Last week, panic over gas availability and energy reliability this winter sent international natural gas and LNG prices above $30/MMBtu for the first time. Asia’s Japan Korea Marker (JKM), Europe’s Dutch Title Transfer Facility (TTF) and the UK National Balancing Point (NBP) once again had multiple days in a row of all-time high settlements, as the undersupplied market struggles to find balance. The global shortage has also impacted the gas-rich U.S. market, which is linked to it through LNG exports. The U.S. markets are tight and might also face undersupply this winter, albeit, probably not to the point of triggering reliability issues that are already emerging abroad. If it did, the U.S. exports nearly 10 Bcf/d of LNG, which could be throttled back to free up additional supplies for domestic use. Nonetheless, Henry Hub prices climbed to nearly $6/MMBtu last week and hit post-2008 record highs. This is by no means the first-time various markets have faced considerable imbalance. In fact, last year at this time we were coming out of a period of widespread oversupply and record-low gas prices. But it’s certainly foreboding that it’s not even winter yet, and prices are skyrocketing to new heights. So the big question on everyone’s mind is how bad could this get? The answer of course is complicated and heavily dependent on weather. In today’s RBN blog, “To the Moon and Back – U.S., International Gas Markets Strap in for Wild Winter Ride,” Lindsay Schneider takes a look at how we got here, how LNG has intertwined the international energy markets more than ever, and what that means for the winter ahead.
There are a host of factors, domestic and international, that drive the world’s major gas-consuming markets.
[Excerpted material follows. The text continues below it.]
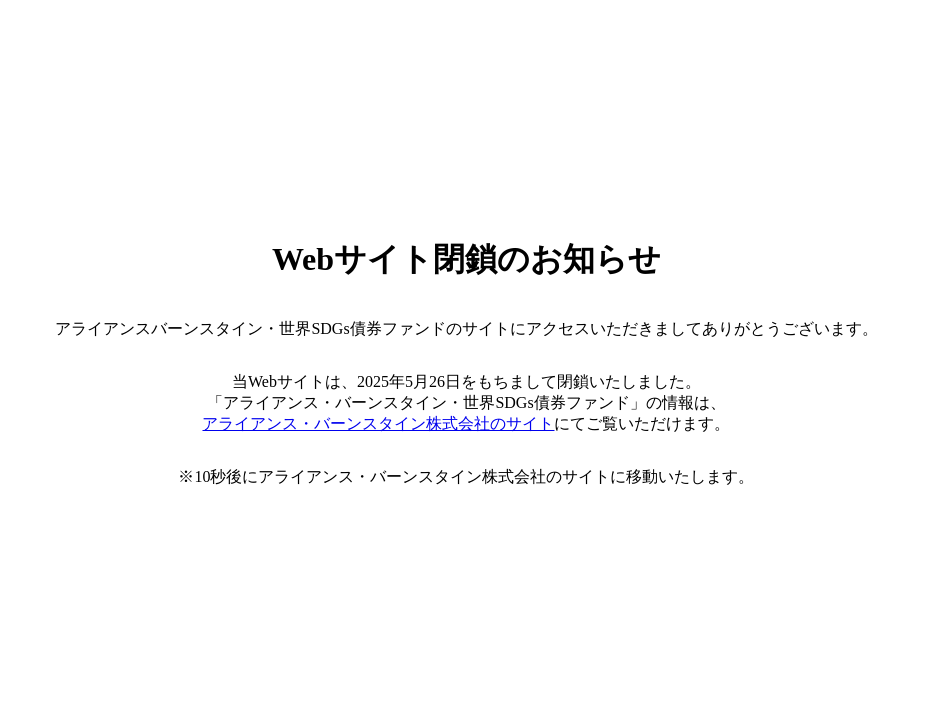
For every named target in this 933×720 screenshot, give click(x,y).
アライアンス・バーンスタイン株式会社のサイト (378, 423)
What ties the various gas markets to each other is, of course, LNG. In 2020, the U.S. was the third-largest exporter of LNG, exporting nearly 2,400 Bcf for the year, behind only Australia and Qatar. And that was during a year when most U.S. terminals ran well below full utilization for a large chunk of the year as COVID caused more cargoes to be canceled than lifted over summer 2020. If normalized over the year, U.S. exports last year came to about 6.5 Bcf/d. This year to date, with terminals operating mostly at full capacity and new trains coming online, the U.S. has averaged 9.25 Bcf/d, only about 1.2 Bcf/d behind where Australian and Qatari exports each were last year. As LNG output in the U.S. has grown, so has the connection between U.S. gas prices and those of its export trading partners. LNG exports have added nearly 11 Bcf/d of feedgas demand since 2016, and that’s soon to be 12.25 Bcf/d as two new LNG projects come online early next year (see Hear My Train A Comin’). Additionally, that demand is year-round, which means the U.S. market needs to contend with feedgas demand on top of the winter peak for U.S. domestic demand. This winter, feedgas demand is likely to be about 2.6 Bcf/d above last winter’s levels based on capacity expansions and the expectation that the terminals run at full capacity all winter, though operational issues and weather can always throw a wrench into that, like we saw last February with Winter Storm Uri.
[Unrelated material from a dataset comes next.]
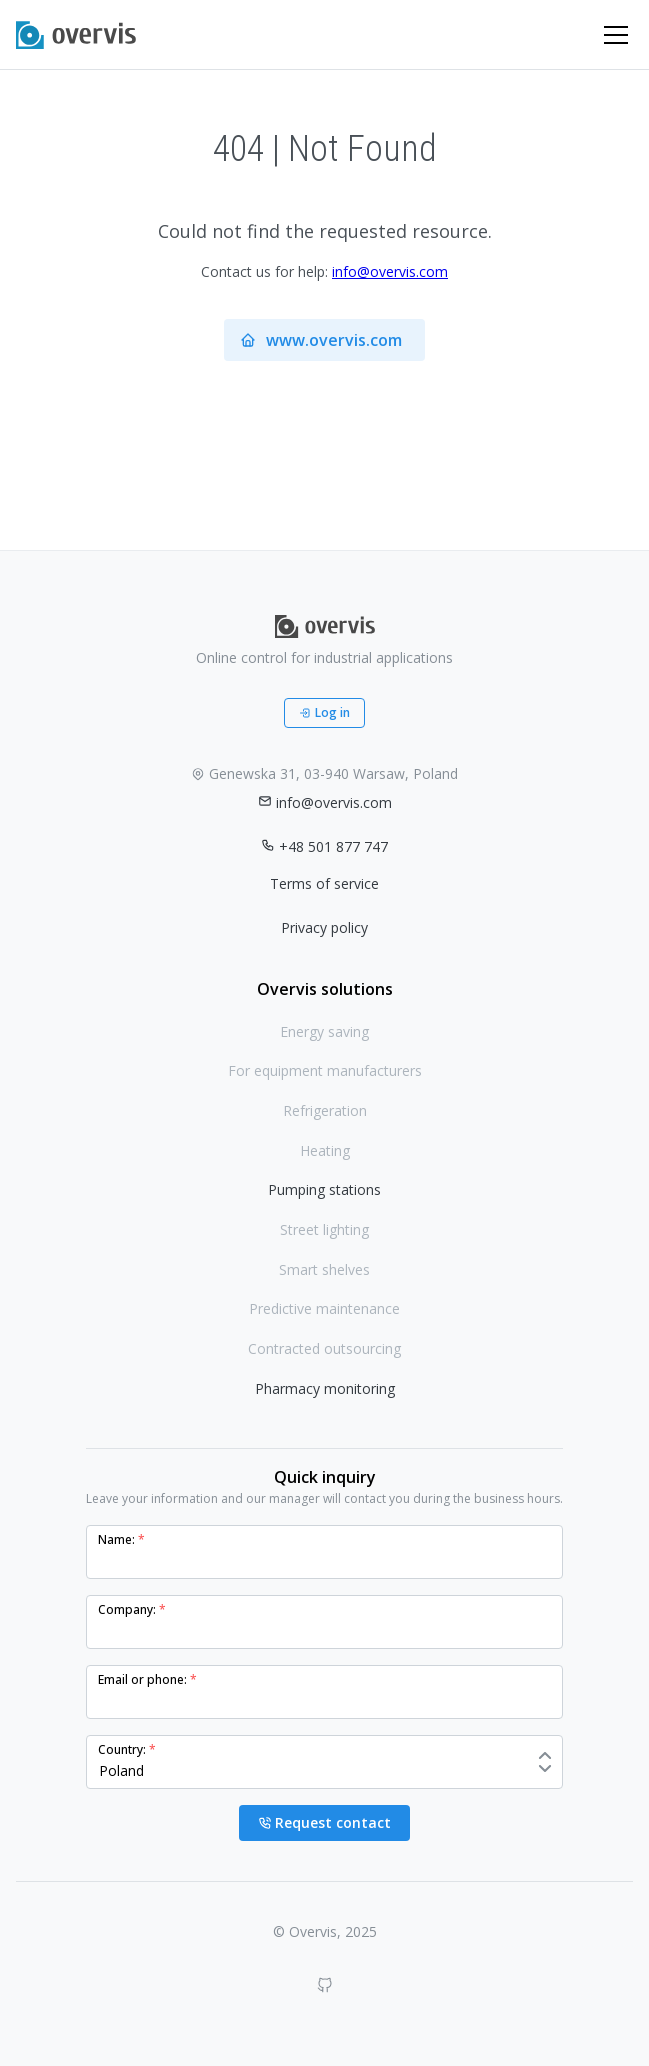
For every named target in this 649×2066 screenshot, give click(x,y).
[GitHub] (325, 1985)
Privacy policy (324, 927)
While the connection between the U.S. and its trading partners is heavily influencing the benchmark price at Henry Hub right now, the U.S. generally has enough production to support its own demand as well as exports. That surplus is a big reason why LNG exports were developed here in the first place. But the COVID recovery has been lopsided, with the rebound in demand outpacing supply gains. We are now facing a period of high demand after a year that saw capital expenditures across the energy industry slashed and relatively little investment in supplies or infrastructure (see Where Has All The Capex Gone?). That has left U.S. production levels well below what had been expected when the newest LNG projects were sanctioned, pre-COVID. Further, producers haven’t responded as forcefully to the high domestic prices as they might have in the recent past. Even if they did, turning on additional gas supplies is not instantaneous. During the best of times there are lags for drilling and completing wells. But the market is also experiencing labor and equipment shortages, and upstream producers are still wary of sticking their necks out too far, even though prices right now are supportive. U.S. gas production is above this time last year, but still not back to pre-COVID levels, and as a consequence of the higher demand and lackluster supply, storage this year (black line, Figure 1) is well below the level from last year (orange line) and even the five-year average (blue line). So the U.S. gas market is not at a point of impending doom, but it’s certainly tighter than it has been in a while, and gas producers have shown restraint, despite the highest fall-time gas prices seen in 13 years. As a consequence, U.S. prices are reacting in an outsized way to movements in global gas prices.